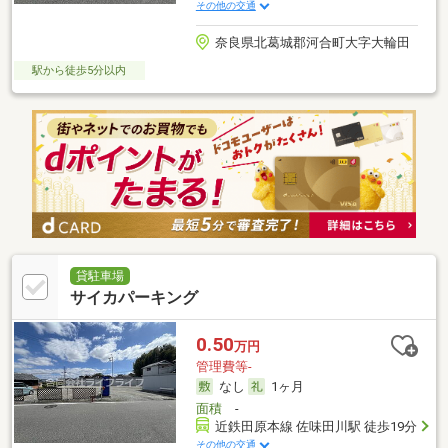
その他の交通
奈良県北葛城郡河合町大字大輪田
駅から徒歩5分以内
貸駐車場
サイカパーキング
0.50
万円
管理費等-
なし
1ヶ月
面積
-
近鉄田原本線 佐味田川駅 徒歩19分
その他の交通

Your objective:
Copy out every entry above, character for character, excluding pictures.

Problem solution:
その他の交通
奈良県北葛城郡河合町大字大輪田
駅から徒歩5分以内
貸駐車場
サイカパーキング
0.50
万円
管理費等-
なし
1ヶ月
面積
-
近鉄田原本線 佐味田川駅 徒歩19分
その他の交通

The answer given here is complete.